▸ **WHAT THIS TASK INVOLVES**: Search the listing below for the string "oswa" and copy every line where it occurs.

▸ **DATA FOR ANALYSIS**:

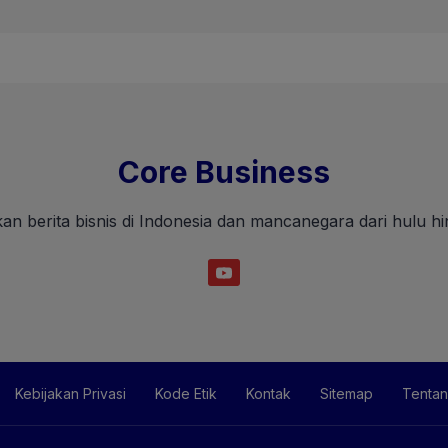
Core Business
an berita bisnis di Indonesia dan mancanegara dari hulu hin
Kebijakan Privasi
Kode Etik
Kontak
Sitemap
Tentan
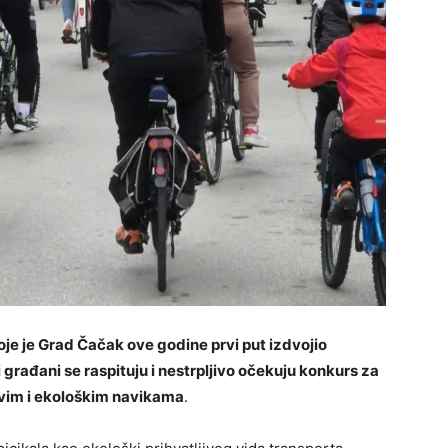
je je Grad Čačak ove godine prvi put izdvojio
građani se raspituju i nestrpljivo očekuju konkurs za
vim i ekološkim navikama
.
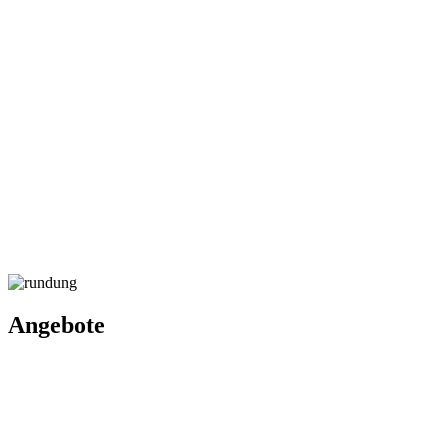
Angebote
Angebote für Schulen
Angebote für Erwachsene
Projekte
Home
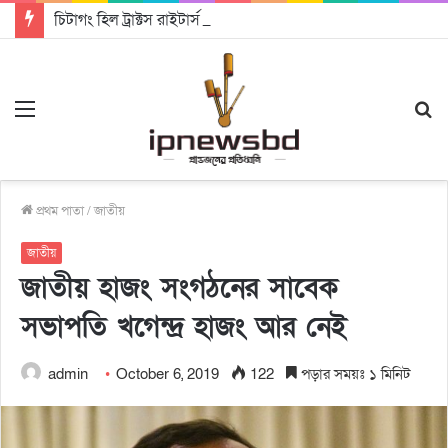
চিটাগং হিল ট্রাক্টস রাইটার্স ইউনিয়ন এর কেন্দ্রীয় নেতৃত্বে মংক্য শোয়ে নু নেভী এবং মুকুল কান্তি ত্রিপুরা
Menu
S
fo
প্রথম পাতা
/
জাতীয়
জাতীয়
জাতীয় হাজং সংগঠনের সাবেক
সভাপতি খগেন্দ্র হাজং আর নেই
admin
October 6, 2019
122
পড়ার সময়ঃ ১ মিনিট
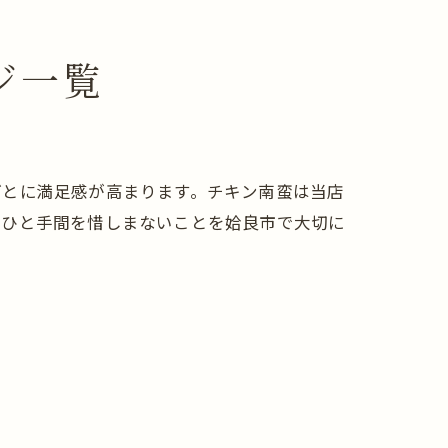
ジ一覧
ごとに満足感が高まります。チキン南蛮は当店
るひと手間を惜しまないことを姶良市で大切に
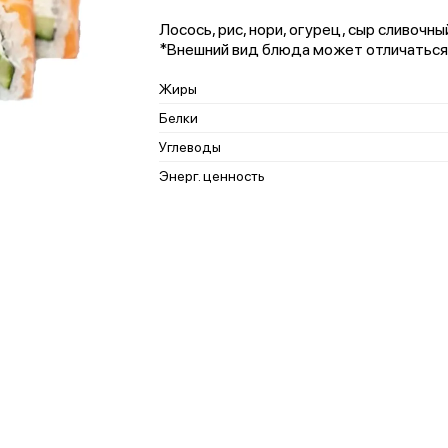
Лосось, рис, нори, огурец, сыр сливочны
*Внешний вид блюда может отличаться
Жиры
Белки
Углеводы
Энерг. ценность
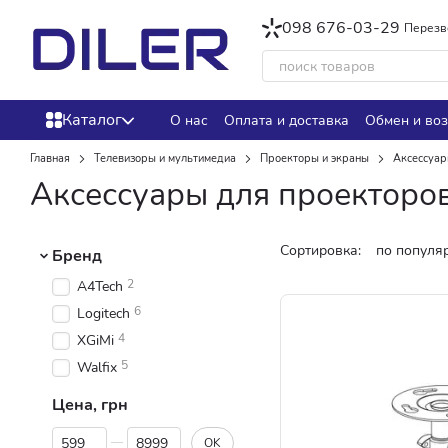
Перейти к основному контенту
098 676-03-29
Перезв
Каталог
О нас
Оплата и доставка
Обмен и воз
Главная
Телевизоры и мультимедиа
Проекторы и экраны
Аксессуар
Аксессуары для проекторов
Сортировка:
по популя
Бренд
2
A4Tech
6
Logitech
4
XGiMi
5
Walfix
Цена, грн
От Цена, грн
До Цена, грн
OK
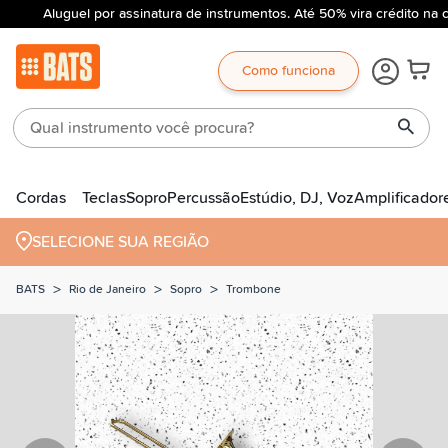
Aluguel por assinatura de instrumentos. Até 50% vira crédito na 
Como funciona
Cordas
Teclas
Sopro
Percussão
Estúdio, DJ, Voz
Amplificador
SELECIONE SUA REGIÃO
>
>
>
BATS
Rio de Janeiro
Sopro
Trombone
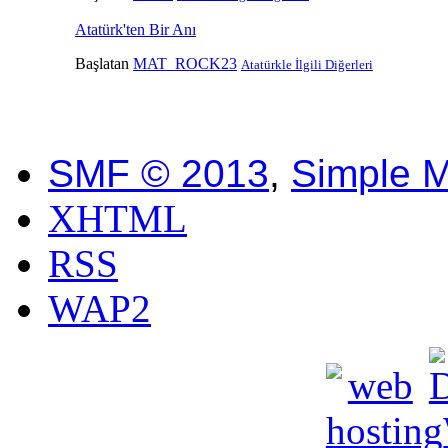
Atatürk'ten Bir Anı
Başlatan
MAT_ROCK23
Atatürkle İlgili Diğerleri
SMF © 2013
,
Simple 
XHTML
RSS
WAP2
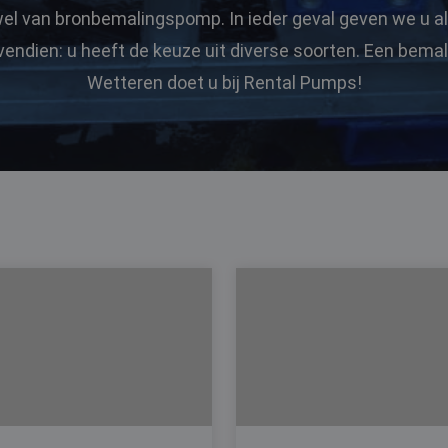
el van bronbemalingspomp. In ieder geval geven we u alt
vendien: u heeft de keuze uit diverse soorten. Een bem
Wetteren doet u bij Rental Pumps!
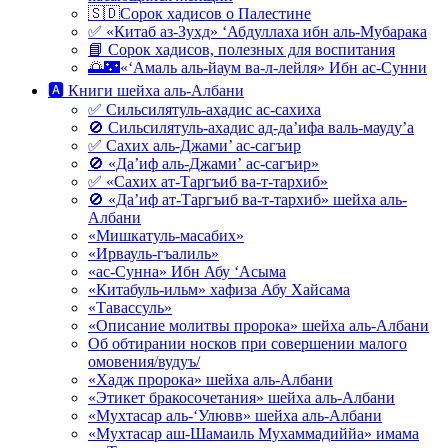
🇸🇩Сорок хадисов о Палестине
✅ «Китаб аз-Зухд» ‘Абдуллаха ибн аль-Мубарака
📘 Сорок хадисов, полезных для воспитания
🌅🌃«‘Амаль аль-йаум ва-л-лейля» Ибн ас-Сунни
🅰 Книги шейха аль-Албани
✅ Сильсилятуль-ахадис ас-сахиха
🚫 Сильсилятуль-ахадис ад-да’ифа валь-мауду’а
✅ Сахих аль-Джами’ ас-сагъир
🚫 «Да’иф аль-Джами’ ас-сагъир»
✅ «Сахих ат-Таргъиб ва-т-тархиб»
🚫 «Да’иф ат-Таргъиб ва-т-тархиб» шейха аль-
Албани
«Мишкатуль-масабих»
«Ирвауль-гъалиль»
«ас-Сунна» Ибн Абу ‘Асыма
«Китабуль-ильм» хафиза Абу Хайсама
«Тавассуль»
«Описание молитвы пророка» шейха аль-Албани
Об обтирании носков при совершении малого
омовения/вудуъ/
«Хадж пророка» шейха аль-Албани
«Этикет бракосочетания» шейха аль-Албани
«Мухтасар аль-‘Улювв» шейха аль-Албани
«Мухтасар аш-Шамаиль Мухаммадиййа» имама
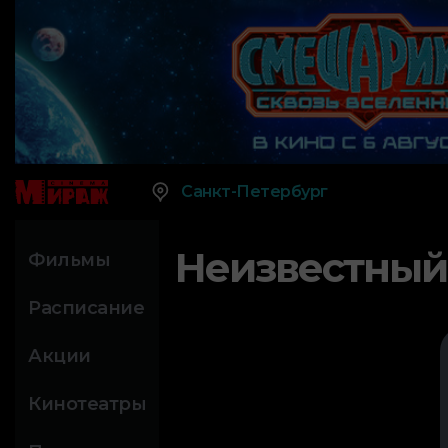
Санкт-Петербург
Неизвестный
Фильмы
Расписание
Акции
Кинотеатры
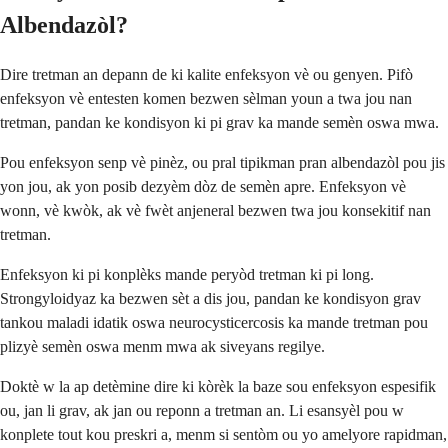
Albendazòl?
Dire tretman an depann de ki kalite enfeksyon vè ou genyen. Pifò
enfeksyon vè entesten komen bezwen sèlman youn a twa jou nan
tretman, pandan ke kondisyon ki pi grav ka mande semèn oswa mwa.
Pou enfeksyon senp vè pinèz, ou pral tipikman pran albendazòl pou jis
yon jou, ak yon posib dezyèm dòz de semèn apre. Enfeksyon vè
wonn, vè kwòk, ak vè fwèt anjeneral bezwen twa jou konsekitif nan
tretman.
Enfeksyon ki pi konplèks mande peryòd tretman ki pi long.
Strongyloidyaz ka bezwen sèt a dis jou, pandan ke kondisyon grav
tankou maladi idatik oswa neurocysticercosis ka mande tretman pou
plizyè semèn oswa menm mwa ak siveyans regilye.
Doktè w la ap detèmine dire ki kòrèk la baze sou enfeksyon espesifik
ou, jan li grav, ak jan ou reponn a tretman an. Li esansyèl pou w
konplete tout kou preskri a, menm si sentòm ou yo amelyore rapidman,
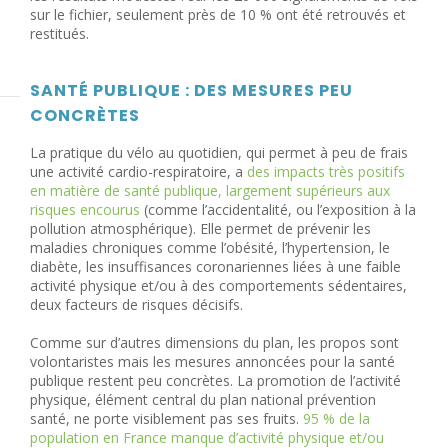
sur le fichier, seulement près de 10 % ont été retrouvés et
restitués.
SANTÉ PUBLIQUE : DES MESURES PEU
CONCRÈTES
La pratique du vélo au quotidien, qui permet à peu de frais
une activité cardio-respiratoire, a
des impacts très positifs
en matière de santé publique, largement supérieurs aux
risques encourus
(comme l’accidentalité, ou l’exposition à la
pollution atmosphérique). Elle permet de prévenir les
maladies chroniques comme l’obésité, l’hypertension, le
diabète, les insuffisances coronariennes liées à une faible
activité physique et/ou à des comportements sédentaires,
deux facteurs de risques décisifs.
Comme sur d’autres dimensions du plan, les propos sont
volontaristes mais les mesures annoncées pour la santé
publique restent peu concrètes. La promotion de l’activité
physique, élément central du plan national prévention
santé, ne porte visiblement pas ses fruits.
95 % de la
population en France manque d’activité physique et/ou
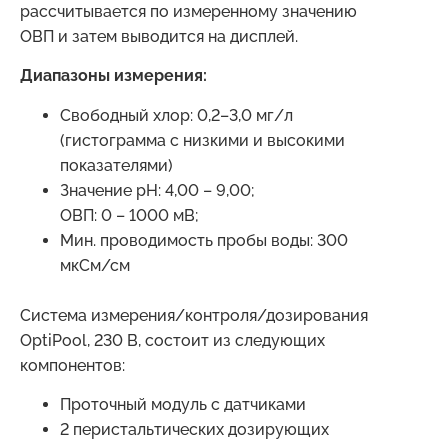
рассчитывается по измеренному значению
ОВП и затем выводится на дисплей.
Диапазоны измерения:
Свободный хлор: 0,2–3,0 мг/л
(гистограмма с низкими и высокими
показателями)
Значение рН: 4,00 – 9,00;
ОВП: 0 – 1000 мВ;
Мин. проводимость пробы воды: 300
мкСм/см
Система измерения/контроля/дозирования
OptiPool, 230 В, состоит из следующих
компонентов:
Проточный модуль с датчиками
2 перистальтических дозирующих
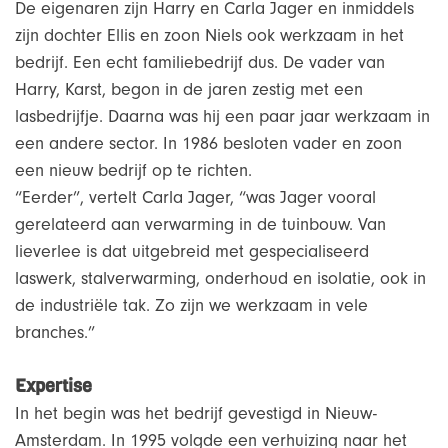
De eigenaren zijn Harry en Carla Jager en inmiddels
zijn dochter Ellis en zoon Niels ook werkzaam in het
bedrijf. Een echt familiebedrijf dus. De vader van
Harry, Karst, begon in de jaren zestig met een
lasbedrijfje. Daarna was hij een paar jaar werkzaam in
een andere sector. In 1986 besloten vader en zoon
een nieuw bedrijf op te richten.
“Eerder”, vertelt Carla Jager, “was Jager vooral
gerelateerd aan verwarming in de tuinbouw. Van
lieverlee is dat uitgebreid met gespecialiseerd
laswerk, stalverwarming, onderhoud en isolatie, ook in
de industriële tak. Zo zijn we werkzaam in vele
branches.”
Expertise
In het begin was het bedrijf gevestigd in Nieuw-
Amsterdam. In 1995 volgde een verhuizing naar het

▸ **RESPONSE TO THIS TASK**:
tretman, pandan ke kondisyon ki pi grav ka mande semèn oswa mwa.
tankou maladi idatik oswa neurocysticercosis ka mande tretman pou
plizyè semèn oswa menm mwa ak siveyans regilye.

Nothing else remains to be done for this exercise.